Updated on September 18, 2022

Comments

  • Sepero
    Sepero over 1 year

    I'm trying to create a simple wrapper shell script for rsync. When I send file names to my script, rsync can never seem to identify the correct location. The file names have spaces in them. I've tried a dozen different variations using quotes, double quotes, backslashed quotes, and using the rsync -s --protect-args flag. I'm finally out of ideas. Here is a simplified version of my script.

    #!/bin/bash
    # Example usage:
    #    pull.sh "file 1" "file 2"
    
    LOCATION="/media/WD100"
    all_files=""
    for file in "$@"; do
            all_files="$all_files:\"$LOCATION/$file\" "
    done
    # Pull the given files from homeserver to my current directory.
    rsync --progress --inplace --append-verify -ave ssh username@homeserver"$all_files" .
    

    Should I be writing this differently? How do make this script work?

    UPDATE:

    I changed my script to try to reflect Chazelas's answer, but it still seems not to work. Here is my new code:

    #!/bin/bash
    # Example usage:
    #    pull.sh "file 1" "file 2"
    
    LOCATION="/media/WD100"
    all_files=""
    for file in "$@"; do
        all_files="$all_files\"$LOCATION/$file\" "
    done
    rsync --progress --inplace --append-verify -0 --files-from=<(printf '%s\0' "$all_files") -ave ssh username@homeserver: .
    

    Running it gives me the standard "usage" output, with this error at the end.

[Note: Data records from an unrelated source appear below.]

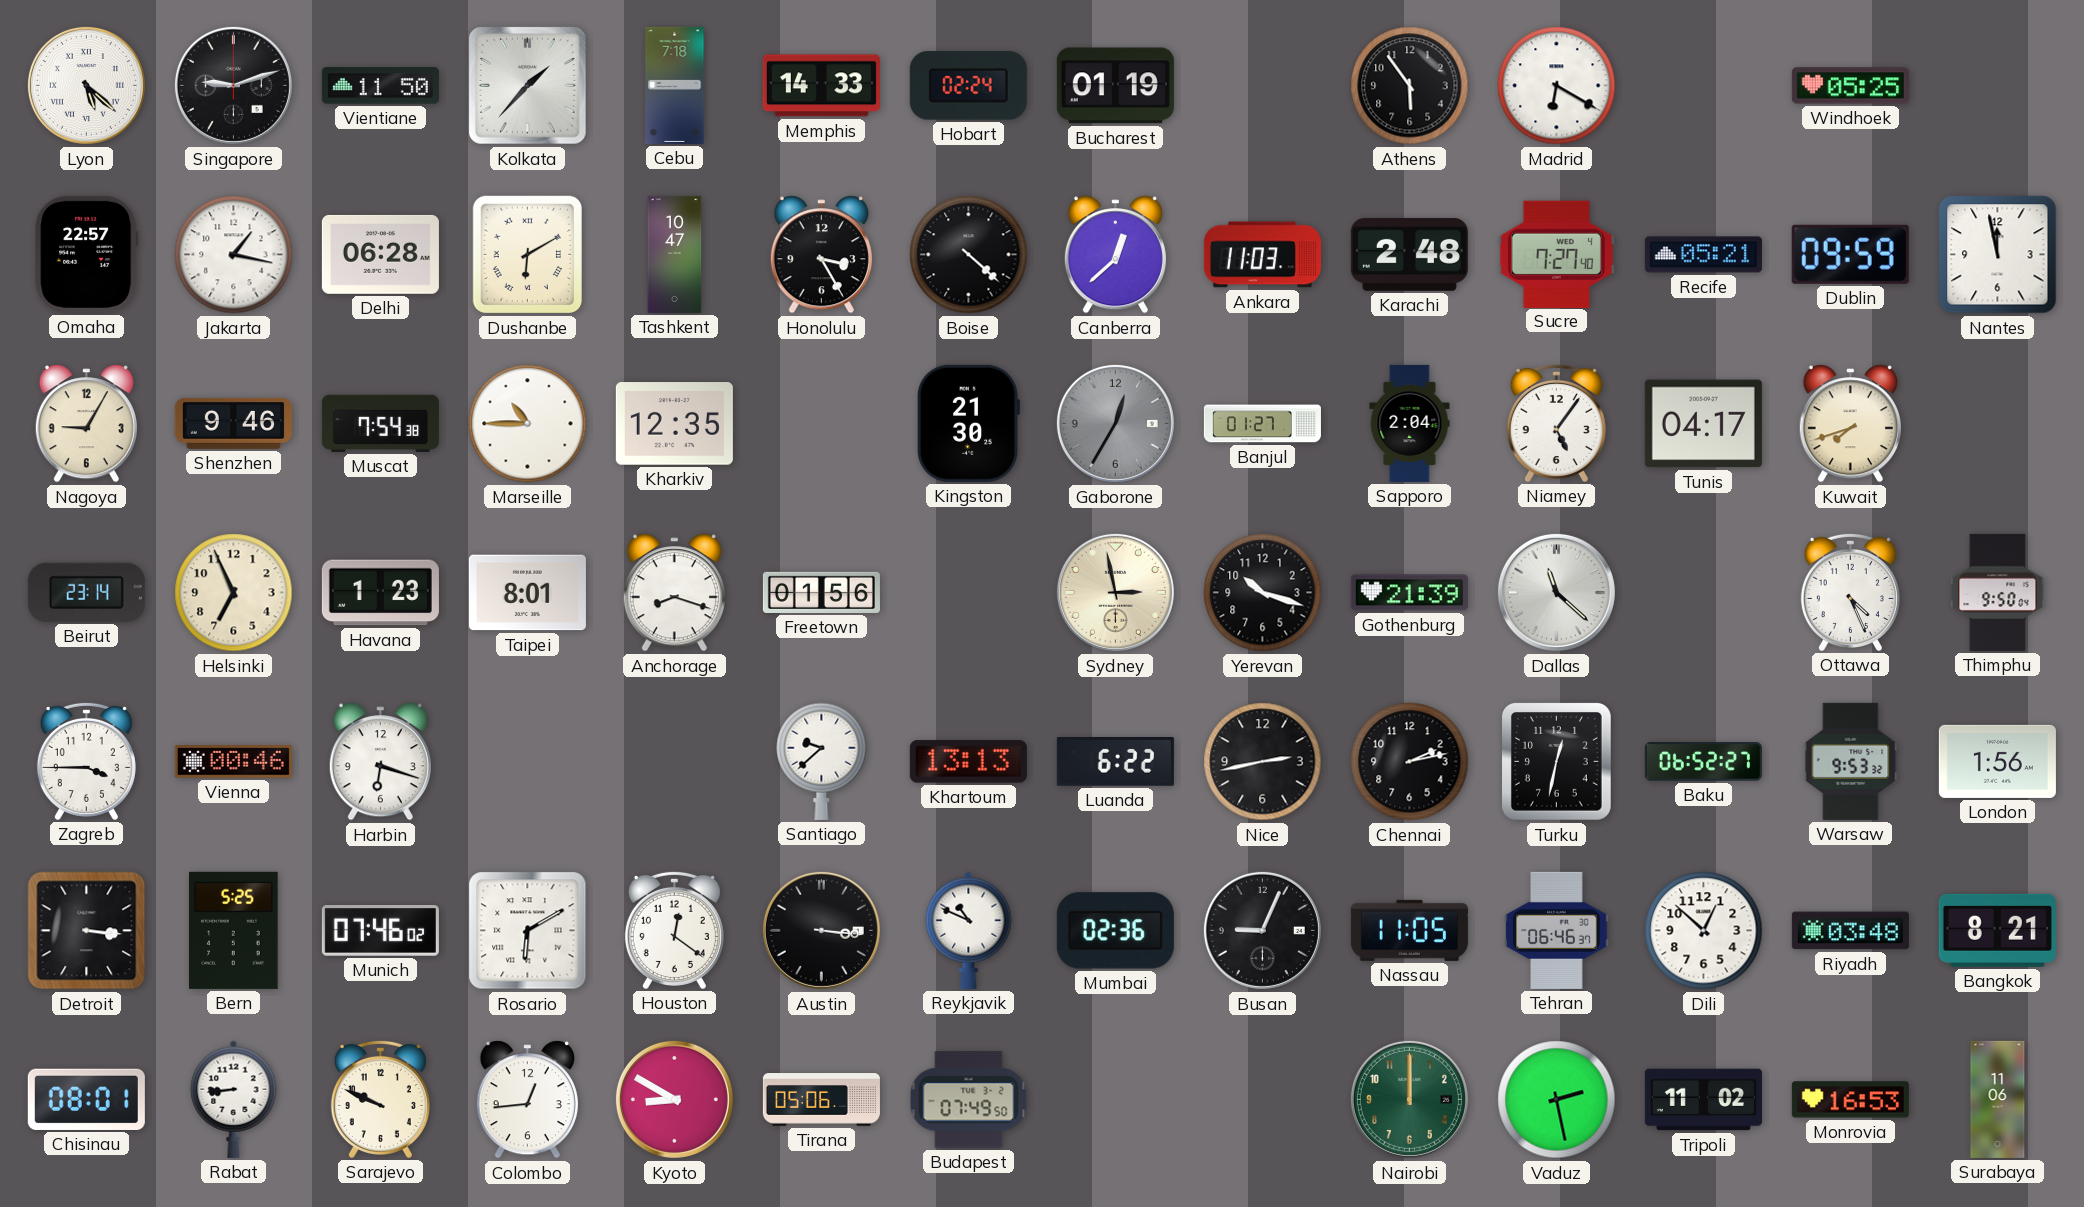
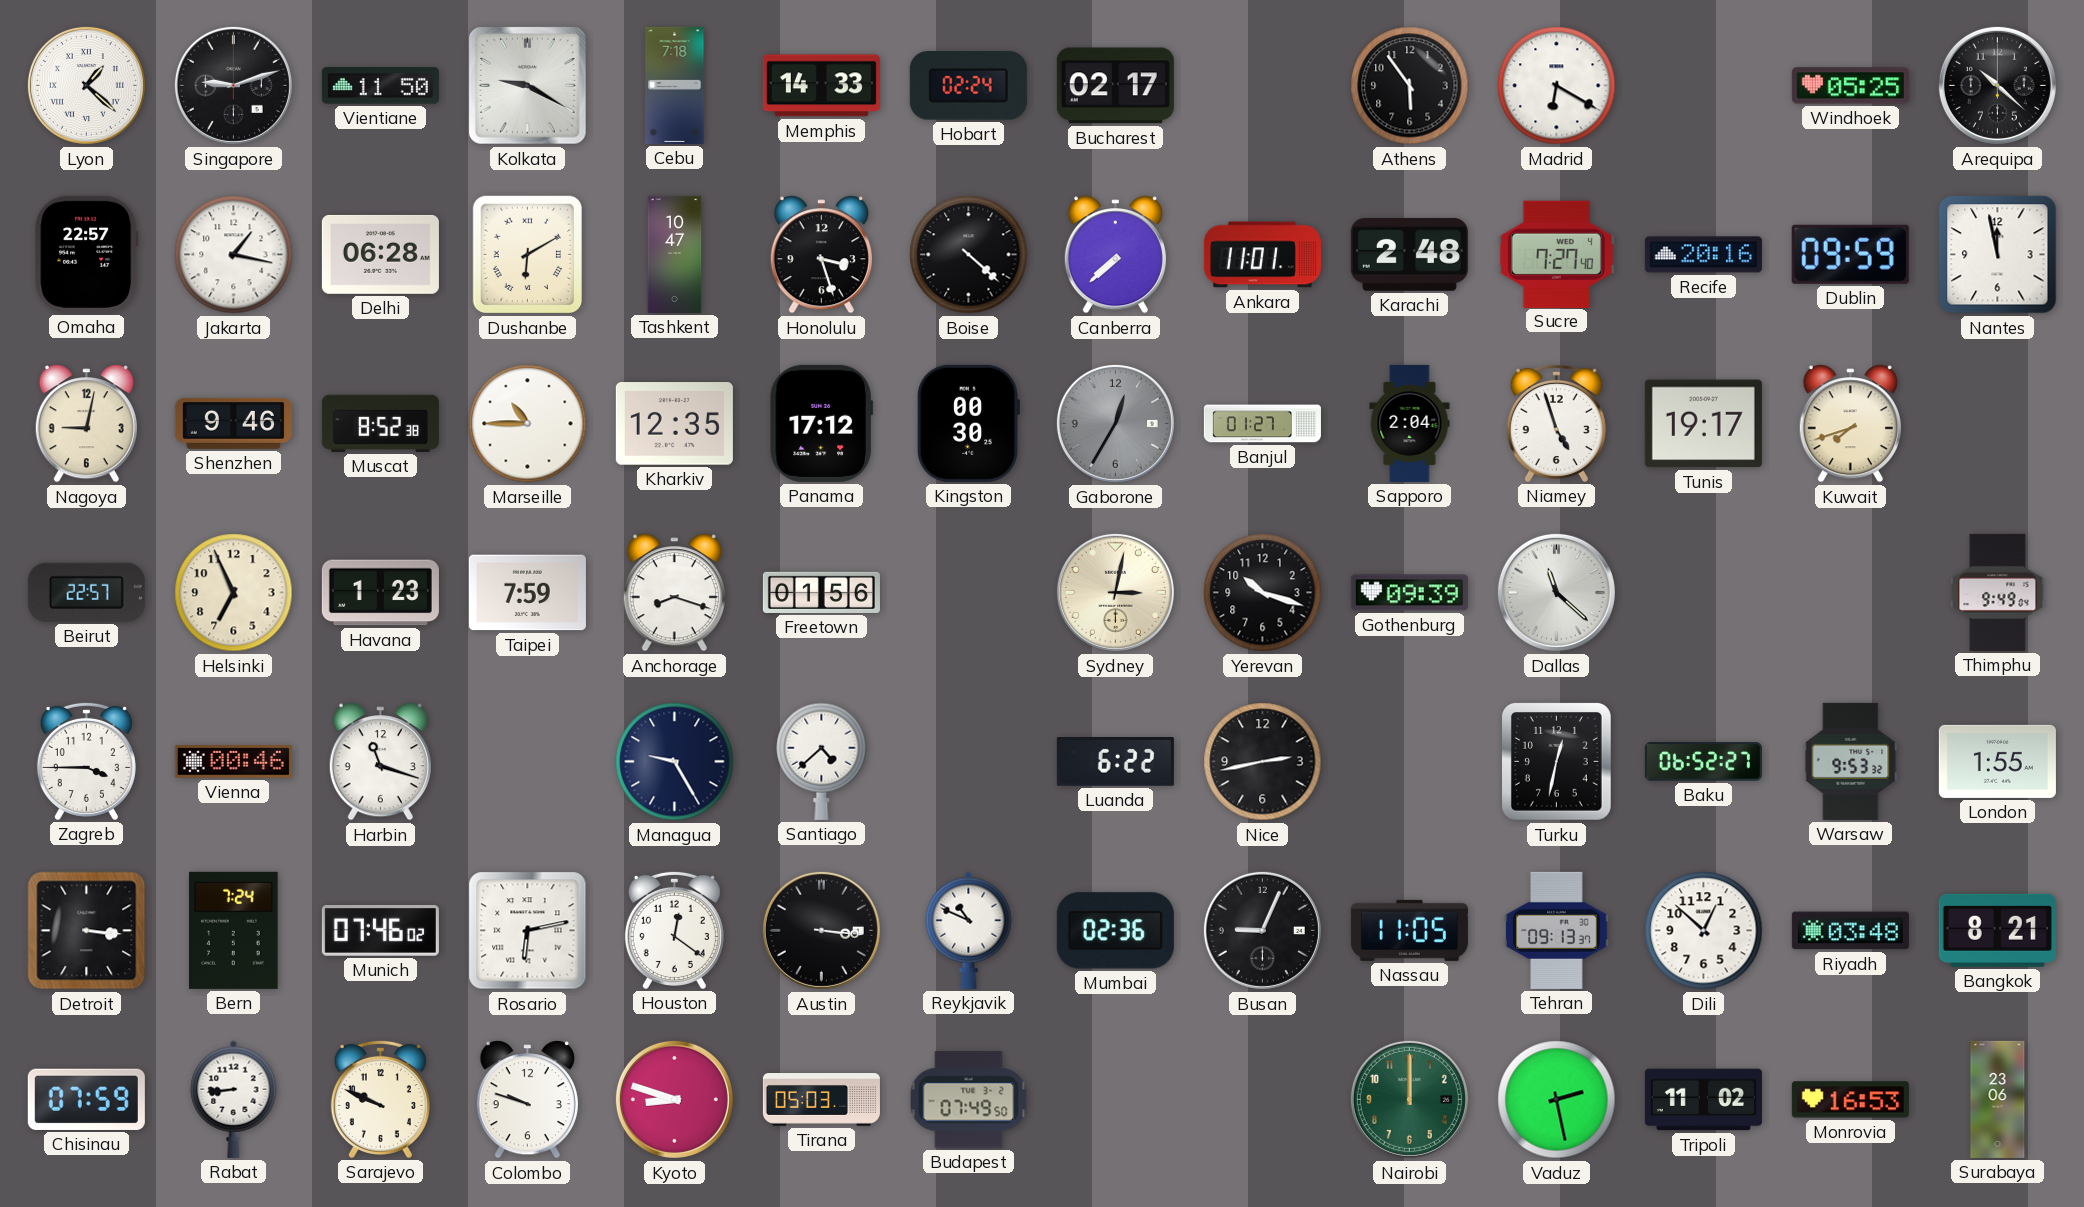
Lyon: 5:22 -> 1:22
Kolkata: 1:37 -> 9:20
Bucharest: 01:19 -> 02:17
Arequipa: none -> 10:22
Honolulu: 3:25 -> 3:27
Canberra: 12:38 -> 7:38
Ankara: 11:03 -> 11:01
Recife: 05:21 -> 20:16
Nagoya: 9:05 -> 9:02
Muscat: 7:54 -> 8:52
Panama: none -> 17:12
Kingston: 21:30 -> 00:30
Niamey: 5:06 -> 4:57
Tunis: 04:17 -> 19:17
Beirut: 23:14 -> 22:57
Taipei: 8:01 -> 7:59
Sydney: 2:58 -> 3:02
Gothenburg: 21:39 -> 09:39
Ottawa: 4:26 -> none
Thimphu: 9:50 -> 9:49
Harbin: 6:18 -> 11:18
Managua: none -> 9:25
Santiago: 9:38 -> 4:38
Khartoum: 13:13 -> none
Chennai: 2:13 -> none
London: 1:56 -> 1:55
Bern: 5:25 -> 7:24
Rosario: 6:10 -> 6:13
Tehran: 06:46 -> 09:13
Chisinau: 08:01 -> 07:59
Colombo: 12:44 -> 9:48
Kyoto: 8:50 -> 8:48
Tirana: 05:06 -> 05:03
Surabaya: 11:06 -> 23:06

    rsync error: syntax or usage error (code 1) at options.c(1657) [server=3.0.9]
    rsync: connection unexpectedly closed (0 bytes received so far) [Receiver]
    rsync error: error in rsync protocol data stream (code 12) at io.c(605) [Receiver=3.0.9]
    
    • Admin
      Admin over 10 years
      Stephane's answer should work. It is literally just a one liner, no need for the for loop, just use $@ directly in printf.
  • Sepero
    Sepero over 10 years
    Thanks for your help Chazelas. I tried to implement your solution, but without success. I've updated the OP to explain.
  • Stéphane Chazelas
    Stéphane Chazelas over 10 years
    @Sepero, it's the "$@" array that's meant to be passed to printf here, see my edit if you want to prepend something to each element of that array.
  • Sepero
    Sepero over 10 years
    I think there is a misunderstanding. I'm not "copying all the contents of WD100". The variable $all_files represents all the file names passed to the shell script, not all the files in WD100.